When I got the plant entrance, the large grey doors were closed. I rang the buzzer. A camera above the door and to the left was the only way to communicate. I stood there banging on the door, waving my hand in front of the camera. Shit, I thought, maybe they won’t answer at all. I looked at my watch, nearly fifteen after. They’ll never answer now. Suddenly the door flew open and a big fat man stuck his sweaty face out.

‘I’m gonna write you up, boy!’ He let me in and then handed me a pink slip.

I sulked over to my super’s desk and dropped the slip in his basket, thankful he wasn’t there for the enquiry. He was probably busting someones butt. I went looking for Al and Helmut. They couldn’t have been far. Al’s face had a look of disbelief when I told him what happened. Helmut went a little easier on me.

‘Don’t worry, they won’t fire you. You get three warnings first.’

I had never even thought of being fired only reprimanded. Suddenly the loudspeaker crackled.

‘T 749, report to the desk, T 749.’ Helmut looked at Al. Al looked at me. I looked at my badge.

‘That’s you,’ Al said as he shook his head.

I made my way over to the desk. Davidson, the super, was waiting, talking on the phone with someone. He had a grave look on his face.

‘Sure, sure, I’ll tell him.’

I waited for him to place the receiver down.

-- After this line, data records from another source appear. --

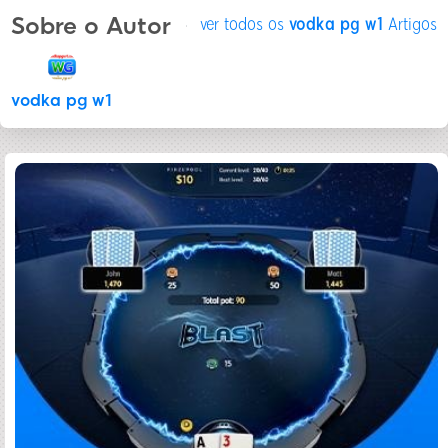
Sobre o Autor
ver todos os
vodka pg w1
Artigos
vodka pg w1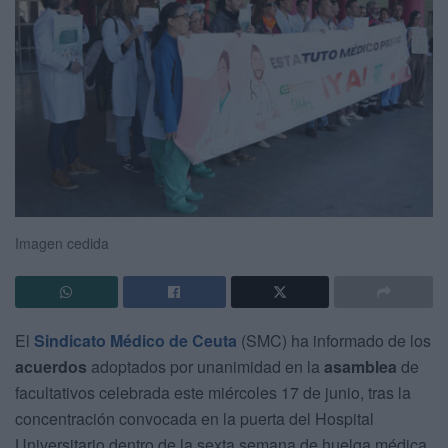
Imagen cedida
El
Sindicato Médico de Ceuta
(SMC) ha informado de los
acuerdos
adoptados por unanimidad en la
asamblea
de
facultativos celebrada este miércoles 17 de junio, tras la
concentración convocada en la puerta del Hospital
Universitario dentro de la sexta semana de huelga médica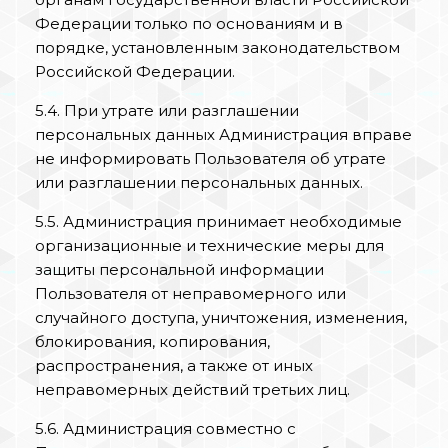
Федерации только по основаниям и в
порядке, установленным законодательством
Российской Федерации.
5.4. При утрате или разглашении
персональных данных Администрация вправе
не информировать Пользователя об утрате
или разглашении персональных данных.
5.5. Администрация принимает необходимые
организационные и технические меры для
защиты персональной информации
Пользователя от неправомерного или
случайного доступа, уничтожения, изменения,
блокирования, копирования,
распространения, а также от иных
неправомерных действий третьих лиц.
5.6. Администрация совместно с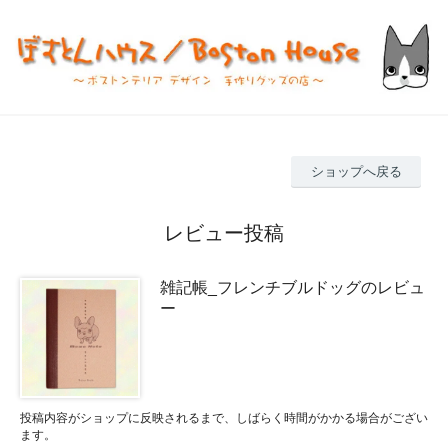
ショップへ戻る
レビュー投稿
雑記帳_フレンチブルドッグのレビュ
ー
投稿内容がショップに反映されるまで、しばらく時間がかかる場合がござい
ます。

‘You wanted to see me,’ I asked.

‘Where were you this mornin’?’

‘Well, there was an accident that kept me late. I think someone died.’

‘There was, huh?’


‘So when did you get here?’

‘About seven-fifteen,’

‘But you didn’t punch in.’

Thinking about it I supposed I hadn’t. ‘Uh, that’s right. I forgot to, what with the accident and all.’

‘Go punch in now, son.’

I did what the super asked. I walked the entire half mile and back. When I returned the super’s was writing something down. I cleared my throat as I arrived stateside.

He turned to me and said, ‘Boy, you’re AWOL.’

‘Excuse me,’ I said diffidently.

‘You’re an hour and a half late. We can’t let you in past fifteen minutes after the hour. Didn’t anyone ever tell you that?’

‘Sir, I don’t think I understand. I was here and people saw me, you yourself just asked me to go and punch in.’

‘Only a technicality, you’ll have to leave now. Next time punch in. And don’t be late again.’

I stood there for a moment. I wasn’t sure if this was a joke or some test that corporations put their summer employees through and Davidson would just smirk at me and say he was just testing me.

‘Leave?’ I asked, ‘seriously?’

‘Yes, come back tomorrow, on time.’

I shook my head, turned on my heels, cursing Davidson all the way back to the front door. But when I pulled onto the highway my mood suddenly changed. The sun was out and the sky was an azure blue. With the whole day was ahead of me and I felt free. The morning air was fresh and cool as I rolled down the window and I thought, maybe I could be a slacker.